Surprising unreactivity of cholesterol-5,6-epoxides towards nucleophiles

We recently established that drugs used for the treatment and the prophylaxis of breast cancers, such as tamoxifen, were potent inhibitors of cholesterol-5,6-epoxide hydrolase (ChEH), which led to the accumulation of 5,6 alpha-epoxy-cholesterol (5,6 alpha-EC) and 5,6 beta-epoxy-cholesterol (5,6 beta-EC). This could be considered a paradox because epoxides are known as alkylating agents with putative carcinogenic properties. We report here that, as opposed to the carcinogen styrene-oxide, neither of the ECs reacted spontaneously with nucleophiles.
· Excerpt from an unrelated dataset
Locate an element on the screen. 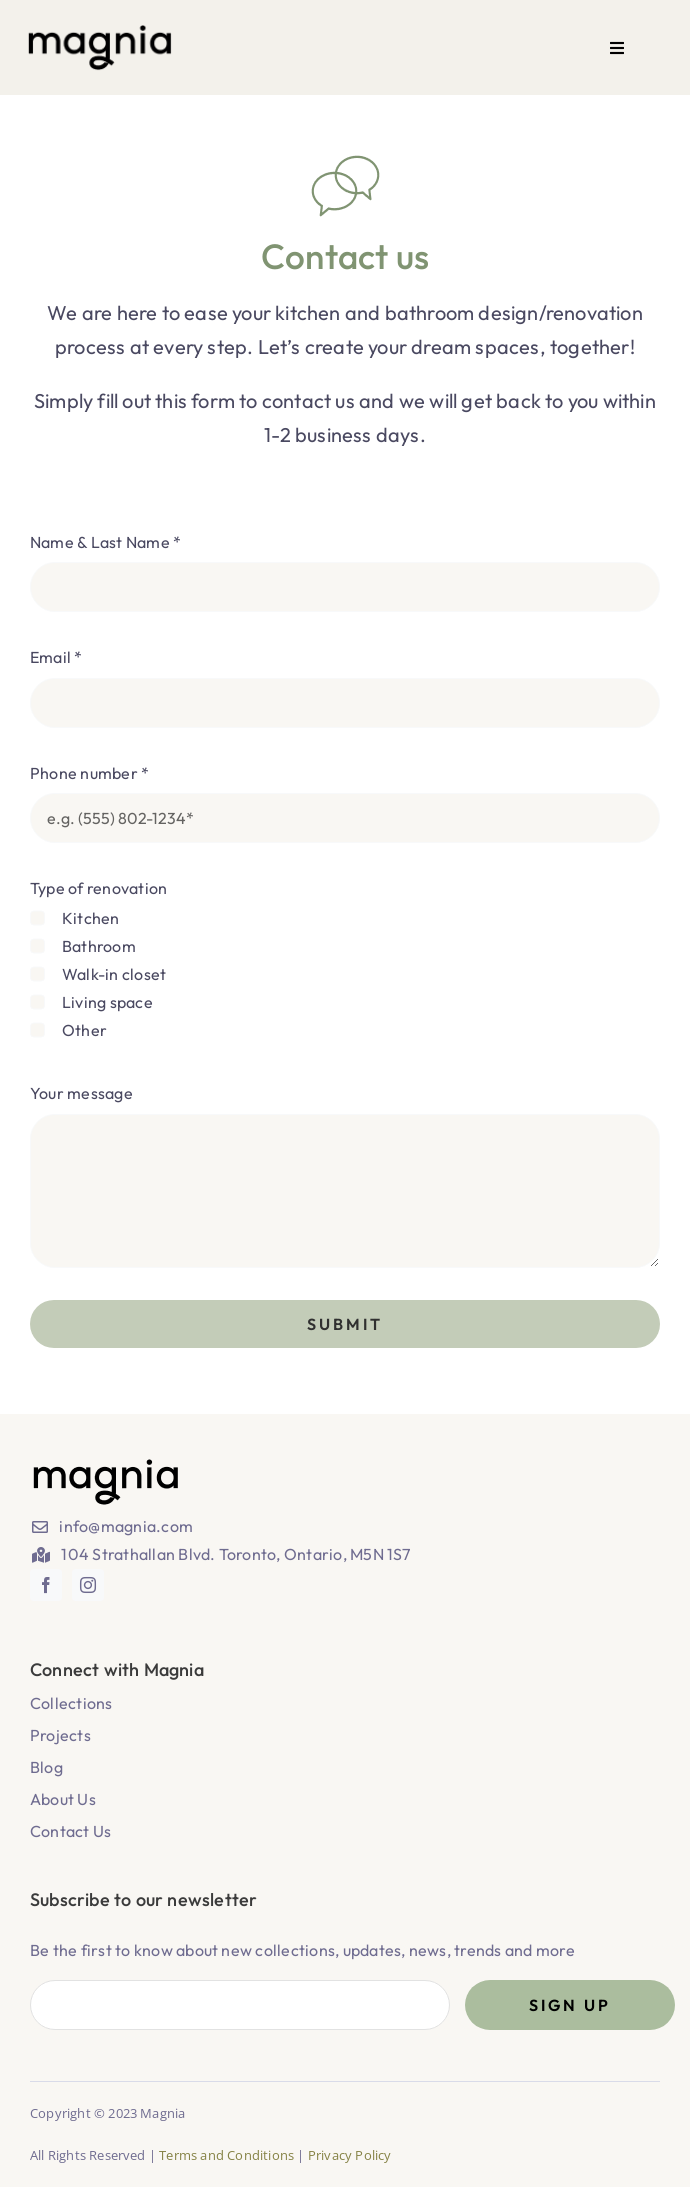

Under catalytic conditions, 5,6 beta-EC remains unreactive whereas 5,6 alpha-EC gives cholestan-3 beta,5 alpha-diol-6 beta-substituted compounds. These data showed that 5,6-ECs are stable epoxides and unreactive toward nucleophiles in the absence of a catalyst, which contrasts with the well-known reactivity of aromatic and aliphatic epoxides.(jlr) These data rule out 5,6-EC acting as spontaneous alkylating agents. In addition, these data support the existence of a stereoselective metabolism of 5,6 alpha-EC.-Paillasse, M. R., N. Saffon, H. Gornitzka, S. Silvente-Poirot, M. Poirot, and P. de Medina. Surprising unreactivity of cholesterol-5,6-epoxides towards nucleophiles. J. Lipid Res. 2012. 53: 718-725.